### [What the task asks]
Only the lines holding "bath" are wanted. Copy every one from the records below.

Segment Start: Record extracts

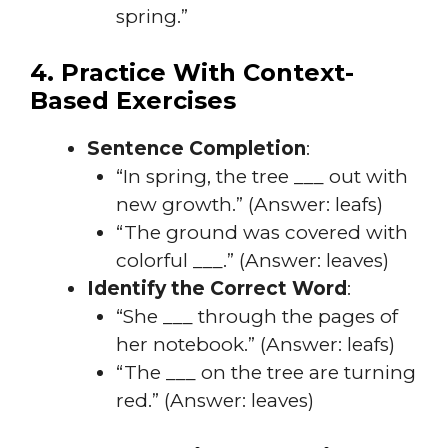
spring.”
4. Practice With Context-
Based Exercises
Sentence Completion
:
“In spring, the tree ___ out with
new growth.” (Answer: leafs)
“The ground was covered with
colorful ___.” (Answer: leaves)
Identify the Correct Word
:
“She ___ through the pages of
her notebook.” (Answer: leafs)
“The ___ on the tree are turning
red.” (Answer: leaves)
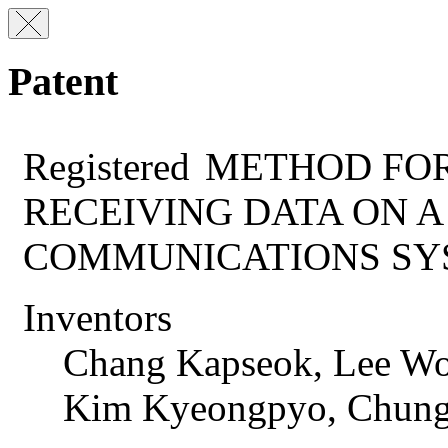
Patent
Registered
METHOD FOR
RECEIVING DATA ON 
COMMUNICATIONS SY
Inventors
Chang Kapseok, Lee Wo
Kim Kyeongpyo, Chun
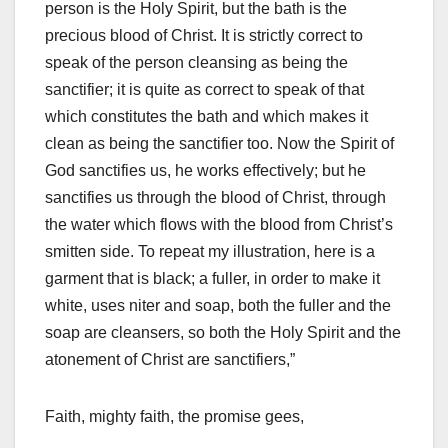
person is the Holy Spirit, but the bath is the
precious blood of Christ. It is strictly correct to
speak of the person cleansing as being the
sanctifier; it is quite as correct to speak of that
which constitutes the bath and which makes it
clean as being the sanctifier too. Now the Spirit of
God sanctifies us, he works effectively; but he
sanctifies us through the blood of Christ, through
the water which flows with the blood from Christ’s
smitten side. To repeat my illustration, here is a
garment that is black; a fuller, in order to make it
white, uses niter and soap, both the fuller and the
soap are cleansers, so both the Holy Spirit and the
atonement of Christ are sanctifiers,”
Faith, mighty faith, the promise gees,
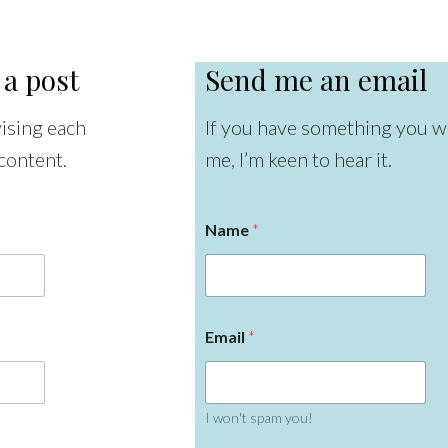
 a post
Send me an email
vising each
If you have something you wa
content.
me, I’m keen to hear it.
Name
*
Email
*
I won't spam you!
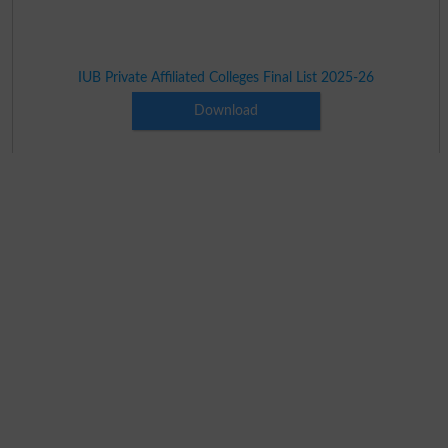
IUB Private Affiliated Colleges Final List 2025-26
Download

Segment End: Record extracts

### [Problem solution]
person is the Holy Spirit, but the bath is the
which constitutes the bath and which makes it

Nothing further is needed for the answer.